Oregon governor Ted Kulongoski recently spent a much-publicized week eating on a food-stamp budget. His motive, he said, was to gain a new appreciation for the working poor. Rebecca Blood notes that “the Governor’s stunt is a little misleading”:

No one expects food stamp recipients to eat on only $21 a week (though I’m sure some people try). The USDA’s Thrifty Food Plan (from which food stamp allotments are derived) is spartan enough, but the most recent figures provide an adult male between the ages of 20 and 50 years of age with $35.40 a week for food—part of which will be provided by food stamps, and part by the individual, depending on their income. Regardless, the Governor’s point is well taken. It’s not a lot of money to spend on a week’s worth of food.
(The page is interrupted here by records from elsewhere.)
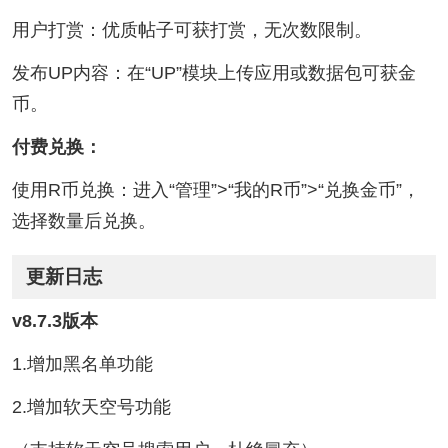
用户打赏：优质帖子可获打赏，无次数限制。‌‌
发布UP内容：在“UP”模块上传应用或数据包可获金
币。‌‌
付费兑换‌：
使用R币兑换：进入“管理”>“我的R币”>“兑换金币”，
选择数量后兑换。‌‌
更新日志
v8.7.3版本
1.增加黑名单功能
2.增加软天空号功能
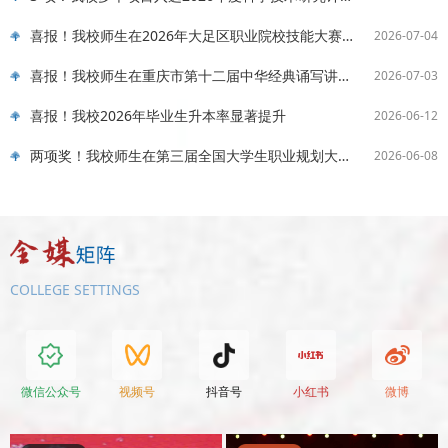
红魂铸志 绿梦启航——我校举行2026届毕业典礼暨表彰..
喜报！我校师生在2026年大足区职业院校技能大赛中斩..
2026-07-04
2026-06-24
喜报！我校师生在重庆市第十二届中华经典诵写讲大赛..
2026-07-03
喜报！我校2026年毕业生升本率显著提升
2026-06-12
两项奖！我校师生在第三届全国大学生职业规划大赛（..
2026-06-08
COLLEGE SETTINGS
微信公众号
视频号
抖音号
小红书
微博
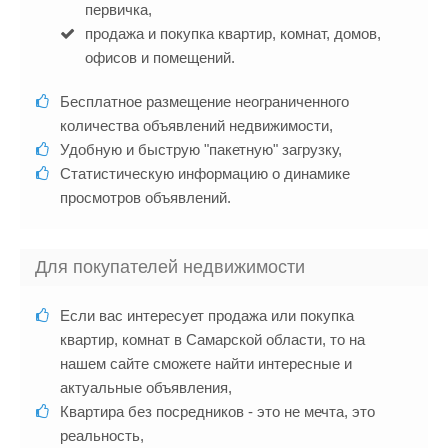
первичка,
продажа и покупка квартир, комнат, домов,
офисов и помещений.
Бесплатное размещение неограниченного
количества объявлений недвижимости,
Удобную и быструю "пакетную" загрузку,
Статистическую информацию о динамике
просмотров объявлений.
Для покупателей недвижимости
Если вас интересует продажа или покупка
квартир, комнат в Самарской области, то на
нашем сайте сможете найти интересные и
актуальные объявления,
Квартира без посредников - это не мечта, это
реальность,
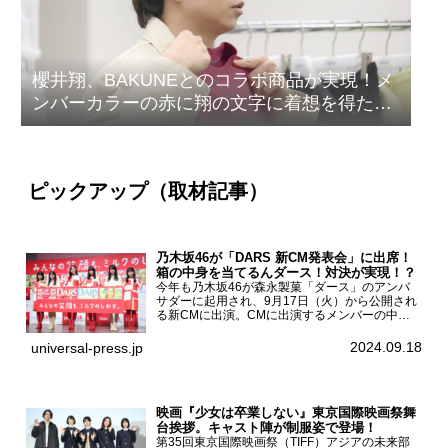
櫻井翔、BAKUNEとのコラボ商品が実現！メ
ンバーカラーの赤に翔の文字に着想を得たデ
ザイン
ピックアップ（取材記事）
乃木坂46が「DARS 新CM発表会」に出席！
箱の中身を当てるんダース！対決が実現！？
今年も乃木坂46が森永製菓「ダース」のアンバ
サダーに起用され、9月17日（火）から公開され
る新CMに出演。CMに出演するメンバーの中か
ら岩本蓮加、梅澤美波、遠藤さくら、賀喜遥香、
一ノ瀬美空、菅原咲月が都内にて開催された
2024.09.18
universal-press.jp
「DARS 新CM発表...
映画『少女は卒業しない』東京国際映画祭舞
台挨拶。キャスト陣が制服姿で登場！
第35回東京国際映画祭（TIFF）アジアの未来部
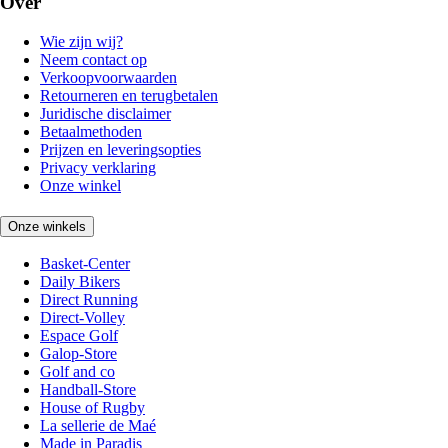
Over
Wie zijn wij?
Neem contact op
Verkoopvoorwaarden
Retourneren en terugbetalen
Juridische disclaimer
Betaalmethoden
Prijzen en leveringsopties
Privacy verklaring
Onze winkel
Onze winkels
Basket-Center
Daily Bikers
Direct Running
Direct-Volley
Espace Golf
Galop-Store
Golf and co
Handball-Store
House of Rugby
La sellerie de Maé
Made in Paradis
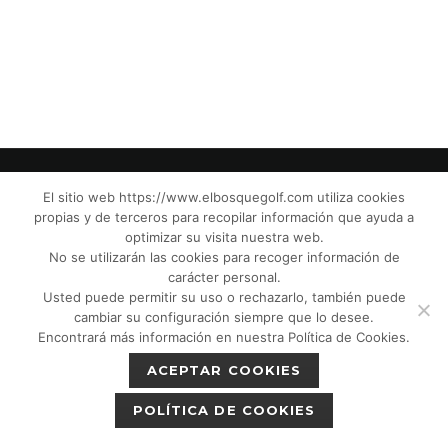
El sitio web https://www.elbosquegolf.com utiliza cookies
propias y de terceros para recopilar información que ayuda a
© El Bosque Golf Club |
Legal Notice
|
optimizar su visita nuestra web.
Privacy Policy
|
Cookies Policy
|
Política de
No se utilizarán las cookies para recoger información de
devoluciones
|
Tic Camaras
|
Children´s
carácter personal.
Usted puede permitir su uso o rechazarlo, también puede
Protection CPM”
|
cambiar su configuración siempre que lo desee.
Encontrará más información en nuestra Política de Cookies.
ACEPTAR COOKIES
POLÍTICA DE COOKIES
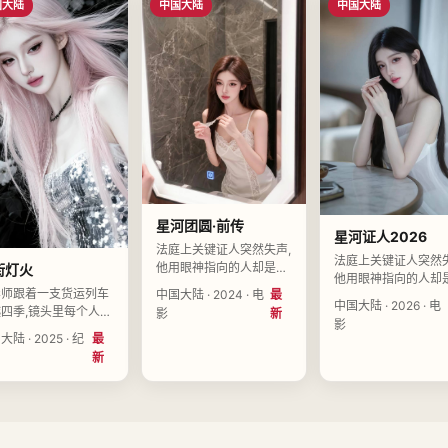
国大陆
中国大陆
中国大陆
星河团圆·前传
星河证人2026
法庭上关键证人突然失声,
法庭上关键证人突然失
他用眼神指向的人却是主
街灯火
他用眼神指向的人却
审法官本人。导演方知微
影师跟着一支货运列车
中国大陆 · 2024 · 电
最
审法官本人。导演何
执导,刘星野、韩晓棠、杨
中国大陆 · 2026 · 电
四季,镜头里每个人都
影
新
执导,高未央、王晚舟
见山领衔主演,中国大陆
影
寻找一个回不去的站。
立秋领衔主演,中国大
陆 · 2025 · 纪
最
2024-12-21上映。
程一澜执导,郑知行、
2026-12-18上映。
片
新
越、曹清禾领衔主演,
大陆2025-01-15上
。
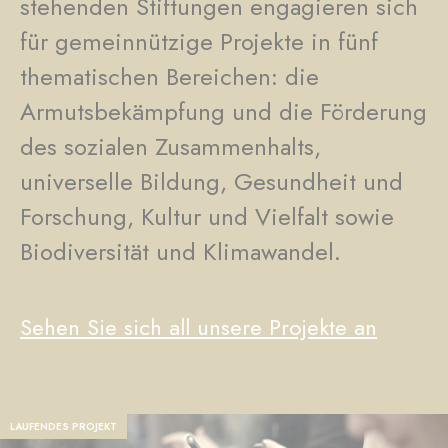
stehenden Stiftungen engagieren sich
für gemeinnützige Projekte in fünf
thematischen Bereichen: die
Armutsbekämpfung und die Förderung
des sozialen Zusammenhalts,
universelle Bildung, Gesundheit und
Forschung, Kultur und Vielfalt sowie
Biodiversität und Klimawandel.
Sehen Sie sich all unsere Projekte an
LAUFENDES PROJEKT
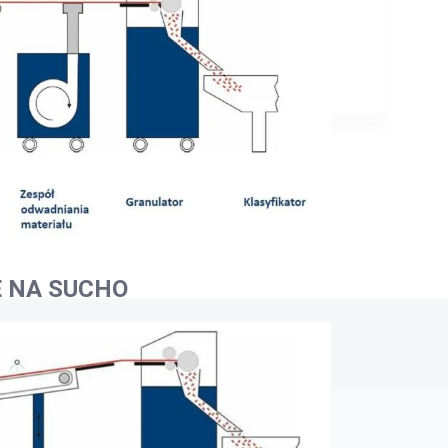
E NA SUCHO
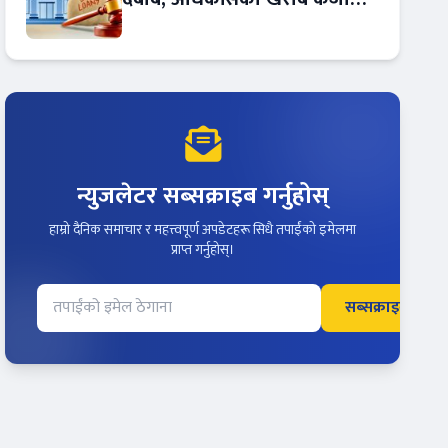
बढ्दो !
न्युजलेटर सब्सक्राइब गर्नुहोस्
हाम्रो दैनिक समाचार र महत्त्वपूर्ण अपडेटहरू सिधै तपाईंको इमेलमा
प्राप्त गर्नुहोस्।
सब्सक्राइब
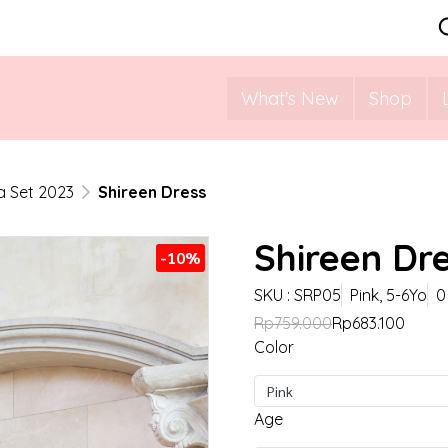
What's New
Shop
 Set 2023
Shireen Dress
Shireen Dr
-10%
SKU : SRP05
Pink, 5-6Yo
0
Rp759.000
Rp683.100
Color
Pink
Age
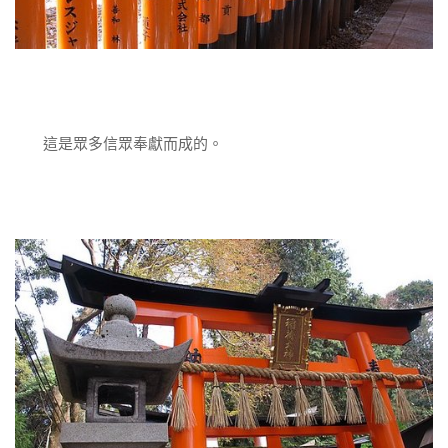
這是眾多信眾奉獻而成的。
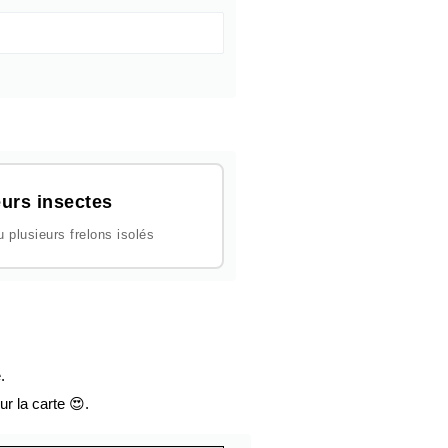
urs insectes
plusieurs frelons isolés
.
ur la carte 😍.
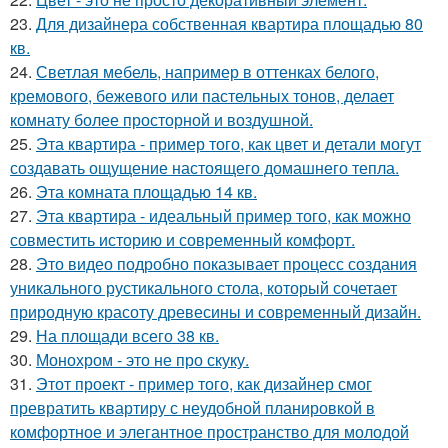
23.
Для дизайнера собственная квартира площадью 80
кв.
24.
Светлая мебель, например в оттенках белого,
кремового, бежевого или пастельных тонов, делает
комнату более просторной и воздушной.
25.
Эта квартира - пример того, как цвет и детали могут
создавать ощущение настоящего домашнего тепла.
26.
Эта комната площадью 14 кв.
27.
Эта квартира - идеальный пример того, как можно
совместить историю и современный комфорт.
28.
Это видео подробно показывает процесс создания
уникального рустикального стола, который сочетает
природную красоту древесины и современный дизайн.
29.
На площади всего 38 кв.
30.
Монохром - это не про скуку.
31.
Этот проект - пример того, как дизайнер смог
превратить квартиру с неудобной планировкой в
комфортное и элегантное пространство для молодой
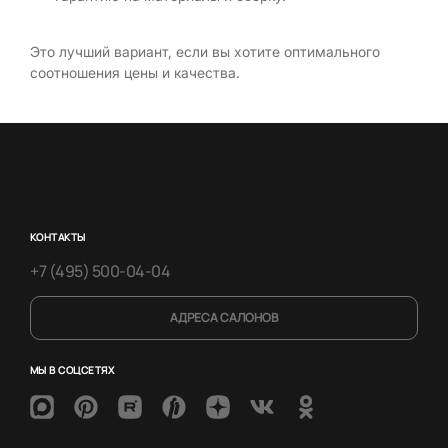
Это лучший вариант, если вы хотите оптимального
соотношения цены и качества.
КОНТАКТЫ
+7 (495) 500-04-04
АДРЕСА САЛОНОВ
МЫ В СОЦСЕТЯХ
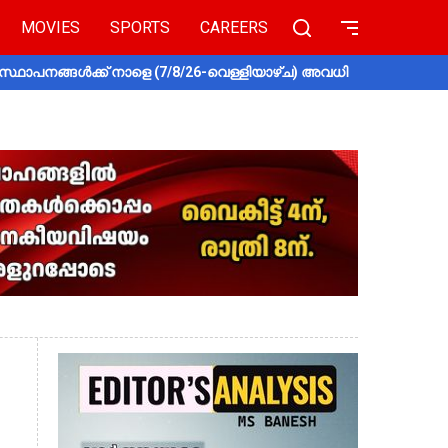
MOVIES
SPORTS
CAREERS
സ്ഥാപനങ്ങൾക്ക് നാളെ (7/8/26-വെള്ളിയാഴ്ച) അവധി
തൃശൂരിൽ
Kulongoski’s effort spurred Blood to action. During the month of May, she is attempting to feed her husband and herself on a “Thrifty Food Plan” budget using organic food. She doesn’t know if this will be easy or difficult, but she’s chronicling the process. Her budget is $74.00 per week. During the first week, she spent $65.46.

Blood’s project is fascinating, but I’m more intrigued by the US Department of Agriculture pages she linked to. The Cost of Food at Home page features monthly PDF documents from January 1994 to present. These PDFs provide information about suggested food costs based on a number of factors, including gender and age. They currently list four food plans: a thrifty food plan ($74.00/week for an average couple), a low-cost plan ($93.40/week), a moderate-cost plan ($115.20/week), and a liberal plan ($144.50/week). As Blood mentioned, the thrifty food plan is the basis for food stamp allotments.

The USDA Center for Nutrition Policy and Promotion publishes a 76-page booklet entitled Recipes and Tips for Healthy, Thrifty Meals (PDF). Many of the tips here are familiar to frugal cooks:

  • Use planned leftovers to save both time and money.
  • Do “batch cooking” when your food budget and time allow.
  • Shop with a list.
  • Use coupons when possible.
  • Try store brands.
  • Stock up when certain products are on sale.
  • Compare unit price.

The booklet also includes a list of best buys for cost and nutrition, tips for healthy cooking, and fifty pages of recipes. Recipes and Tips for Healthy, Thrifty Meals is also available in HTML format. Or you may order a printed copy from the government for $5.50.

Other information available from the USDA web site includes:

Last June I asked GRS readers, “How much do you spend on food?” I noted that Kris and I were spending $400/month on groceries and about $200/month dining out. Those numbers remain unchanged. We’ve also discussed healthy food on an unhealthy budget.